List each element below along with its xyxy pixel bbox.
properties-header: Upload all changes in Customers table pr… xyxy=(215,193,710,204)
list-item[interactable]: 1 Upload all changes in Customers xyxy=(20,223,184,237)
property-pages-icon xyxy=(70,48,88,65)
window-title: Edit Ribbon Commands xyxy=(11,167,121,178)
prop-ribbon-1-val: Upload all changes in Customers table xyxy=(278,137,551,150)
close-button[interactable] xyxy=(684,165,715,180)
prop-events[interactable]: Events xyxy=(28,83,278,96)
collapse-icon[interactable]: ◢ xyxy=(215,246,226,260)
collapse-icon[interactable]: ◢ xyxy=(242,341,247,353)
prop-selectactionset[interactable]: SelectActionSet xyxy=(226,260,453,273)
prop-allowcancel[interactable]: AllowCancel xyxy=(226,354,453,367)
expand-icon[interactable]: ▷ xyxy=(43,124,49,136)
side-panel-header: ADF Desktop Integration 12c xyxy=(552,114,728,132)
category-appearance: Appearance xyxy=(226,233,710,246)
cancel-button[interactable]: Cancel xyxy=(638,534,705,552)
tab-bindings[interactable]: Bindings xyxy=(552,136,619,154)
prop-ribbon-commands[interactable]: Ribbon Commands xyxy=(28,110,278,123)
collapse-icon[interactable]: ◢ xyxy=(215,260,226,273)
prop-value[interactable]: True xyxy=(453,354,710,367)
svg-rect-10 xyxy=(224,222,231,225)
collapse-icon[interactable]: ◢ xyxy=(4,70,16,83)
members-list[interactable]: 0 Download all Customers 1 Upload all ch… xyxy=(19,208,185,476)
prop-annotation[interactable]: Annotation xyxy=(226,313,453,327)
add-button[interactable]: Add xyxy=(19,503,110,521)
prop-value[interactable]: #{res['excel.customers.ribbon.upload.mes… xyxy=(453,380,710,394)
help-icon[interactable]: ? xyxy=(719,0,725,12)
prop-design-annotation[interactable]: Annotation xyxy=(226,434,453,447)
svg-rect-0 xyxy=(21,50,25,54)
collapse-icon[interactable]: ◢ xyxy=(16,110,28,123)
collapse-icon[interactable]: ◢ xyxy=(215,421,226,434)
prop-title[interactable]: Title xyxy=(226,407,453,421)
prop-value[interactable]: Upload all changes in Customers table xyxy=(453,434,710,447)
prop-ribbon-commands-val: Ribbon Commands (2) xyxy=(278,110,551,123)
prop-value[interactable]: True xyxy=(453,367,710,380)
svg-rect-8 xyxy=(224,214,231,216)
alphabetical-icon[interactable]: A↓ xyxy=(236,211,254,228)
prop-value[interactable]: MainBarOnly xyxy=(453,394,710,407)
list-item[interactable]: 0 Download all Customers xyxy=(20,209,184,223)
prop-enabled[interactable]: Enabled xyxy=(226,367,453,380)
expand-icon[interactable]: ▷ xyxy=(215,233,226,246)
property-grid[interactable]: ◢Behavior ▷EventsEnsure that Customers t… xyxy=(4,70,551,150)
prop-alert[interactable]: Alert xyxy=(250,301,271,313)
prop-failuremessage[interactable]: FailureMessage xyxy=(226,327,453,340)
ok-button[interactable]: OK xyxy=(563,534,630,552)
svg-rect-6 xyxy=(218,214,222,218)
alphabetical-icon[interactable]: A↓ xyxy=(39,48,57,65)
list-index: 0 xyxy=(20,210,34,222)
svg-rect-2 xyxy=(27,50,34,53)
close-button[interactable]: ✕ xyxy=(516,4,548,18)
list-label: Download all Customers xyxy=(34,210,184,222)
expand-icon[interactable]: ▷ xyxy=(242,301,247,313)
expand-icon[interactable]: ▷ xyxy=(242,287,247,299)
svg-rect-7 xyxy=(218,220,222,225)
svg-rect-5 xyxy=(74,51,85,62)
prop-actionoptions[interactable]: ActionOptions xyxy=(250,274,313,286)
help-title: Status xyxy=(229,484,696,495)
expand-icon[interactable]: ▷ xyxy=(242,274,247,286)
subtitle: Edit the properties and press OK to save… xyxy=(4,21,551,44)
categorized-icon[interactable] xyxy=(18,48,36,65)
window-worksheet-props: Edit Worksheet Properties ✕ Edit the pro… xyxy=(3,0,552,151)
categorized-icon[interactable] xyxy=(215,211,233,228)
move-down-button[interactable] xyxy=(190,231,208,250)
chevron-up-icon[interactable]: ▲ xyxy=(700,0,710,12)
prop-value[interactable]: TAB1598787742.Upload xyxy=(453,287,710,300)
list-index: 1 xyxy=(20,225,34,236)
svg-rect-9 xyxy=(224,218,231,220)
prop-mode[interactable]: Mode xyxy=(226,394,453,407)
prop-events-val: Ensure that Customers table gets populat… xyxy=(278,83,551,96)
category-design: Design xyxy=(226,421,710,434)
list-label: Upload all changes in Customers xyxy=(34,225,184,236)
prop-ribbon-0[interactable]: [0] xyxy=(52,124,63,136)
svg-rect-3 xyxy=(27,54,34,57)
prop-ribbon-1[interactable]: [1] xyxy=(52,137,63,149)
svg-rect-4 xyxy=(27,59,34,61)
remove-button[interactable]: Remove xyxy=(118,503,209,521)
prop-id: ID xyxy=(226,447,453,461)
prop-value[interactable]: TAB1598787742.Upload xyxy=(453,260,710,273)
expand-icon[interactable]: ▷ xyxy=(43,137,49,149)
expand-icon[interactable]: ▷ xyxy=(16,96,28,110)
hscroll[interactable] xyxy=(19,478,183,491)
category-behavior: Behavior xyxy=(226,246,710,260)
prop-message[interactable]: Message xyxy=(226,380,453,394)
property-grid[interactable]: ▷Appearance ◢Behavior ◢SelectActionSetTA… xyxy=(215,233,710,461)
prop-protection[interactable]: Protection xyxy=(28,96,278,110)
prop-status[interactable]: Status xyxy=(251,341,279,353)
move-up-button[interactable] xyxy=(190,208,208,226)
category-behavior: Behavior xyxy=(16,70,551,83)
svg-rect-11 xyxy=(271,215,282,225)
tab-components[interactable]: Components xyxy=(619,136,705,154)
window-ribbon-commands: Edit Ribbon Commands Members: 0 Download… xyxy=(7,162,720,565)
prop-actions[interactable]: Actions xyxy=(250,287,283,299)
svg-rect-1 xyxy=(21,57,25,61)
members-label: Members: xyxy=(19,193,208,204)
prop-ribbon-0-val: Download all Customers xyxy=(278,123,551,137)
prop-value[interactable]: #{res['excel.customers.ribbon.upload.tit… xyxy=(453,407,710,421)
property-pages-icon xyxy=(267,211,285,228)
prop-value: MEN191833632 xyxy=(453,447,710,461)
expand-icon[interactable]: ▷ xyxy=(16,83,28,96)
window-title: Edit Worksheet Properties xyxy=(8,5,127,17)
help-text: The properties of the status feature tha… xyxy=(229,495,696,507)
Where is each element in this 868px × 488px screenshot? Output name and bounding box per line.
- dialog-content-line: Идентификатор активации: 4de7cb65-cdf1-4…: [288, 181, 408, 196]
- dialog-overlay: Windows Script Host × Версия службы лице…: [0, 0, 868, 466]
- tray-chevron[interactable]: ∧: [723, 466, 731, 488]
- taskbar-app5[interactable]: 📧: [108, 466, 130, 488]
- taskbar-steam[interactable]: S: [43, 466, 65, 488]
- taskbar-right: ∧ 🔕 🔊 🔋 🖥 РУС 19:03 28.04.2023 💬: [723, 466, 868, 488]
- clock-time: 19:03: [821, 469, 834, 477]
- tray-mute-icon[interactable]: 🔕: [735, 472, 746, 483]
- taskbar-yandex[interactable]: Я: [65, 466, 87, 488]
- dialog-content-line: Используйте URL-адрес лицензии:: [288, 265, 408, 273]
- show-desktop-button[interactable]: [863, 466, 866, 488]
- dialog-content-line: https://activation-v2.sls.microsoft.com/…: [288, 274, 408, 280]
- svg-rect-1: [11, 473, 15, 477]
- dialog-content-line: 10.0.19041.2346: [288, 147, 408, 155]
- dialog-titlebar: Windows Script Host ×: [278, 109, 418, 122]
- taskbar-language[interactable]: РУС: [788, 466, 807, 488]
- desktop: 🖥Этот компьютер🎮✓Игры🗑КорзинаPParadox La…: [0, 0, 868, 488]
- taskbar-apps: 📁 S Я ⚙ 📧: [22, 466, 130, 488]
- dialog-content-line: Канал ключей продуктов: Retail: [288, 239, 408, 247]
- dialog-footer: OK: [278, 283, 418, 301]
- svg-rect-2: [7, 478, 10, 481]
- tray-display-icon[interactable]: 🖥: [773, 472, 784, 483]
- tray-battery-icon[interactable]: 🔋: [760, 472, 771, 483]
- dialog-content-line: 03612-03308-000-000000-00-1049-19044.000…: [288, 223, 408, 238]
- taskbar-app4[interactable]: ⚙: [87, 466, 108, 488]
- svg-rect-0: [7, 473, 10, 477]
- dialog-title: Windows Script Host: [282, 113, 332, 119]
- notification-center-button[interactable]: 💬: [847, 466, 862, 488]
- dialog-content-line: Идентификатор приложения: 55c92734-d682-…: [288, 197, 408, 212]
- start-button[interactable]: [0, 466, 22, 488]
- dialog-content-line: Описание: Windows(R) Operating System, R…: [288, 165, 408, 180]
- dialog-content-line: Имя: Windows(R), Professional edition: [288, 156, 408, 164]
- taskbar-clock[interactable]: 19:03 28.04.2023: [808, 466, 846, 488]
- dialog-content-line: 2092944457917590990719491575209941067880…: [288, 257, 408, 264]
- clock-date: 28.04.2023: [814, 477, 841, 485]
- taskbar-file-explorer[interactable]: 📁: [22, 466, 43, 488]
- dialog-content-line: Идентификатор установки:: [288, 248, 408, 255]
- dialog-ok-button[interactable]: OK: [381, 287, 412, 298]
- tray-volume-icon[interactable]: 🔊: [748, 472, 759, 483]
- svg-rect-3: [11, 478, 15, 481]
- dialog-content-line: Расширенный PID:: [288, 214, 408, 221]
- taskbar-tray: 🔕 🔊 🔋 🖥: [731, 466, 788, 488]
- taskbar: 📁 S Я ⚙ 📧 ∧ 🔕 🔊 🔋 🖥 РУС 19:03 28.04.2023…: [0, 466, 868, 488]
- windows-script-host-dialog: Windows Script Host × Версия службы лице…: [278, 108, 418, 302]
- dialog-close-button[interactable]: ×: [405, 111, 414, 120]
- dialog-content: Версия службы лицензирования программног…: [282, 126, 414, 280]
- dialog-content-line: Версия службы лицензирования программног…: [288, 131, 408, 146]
◆ ◆ ◆ ◆
Activity:
Your answer should consist of copies of the lines above that include the string "pages".

Answer space:
property-pages-icon xyxy=(70,48,88,65)
property-pages-icon xyxy=(267,211,285,228)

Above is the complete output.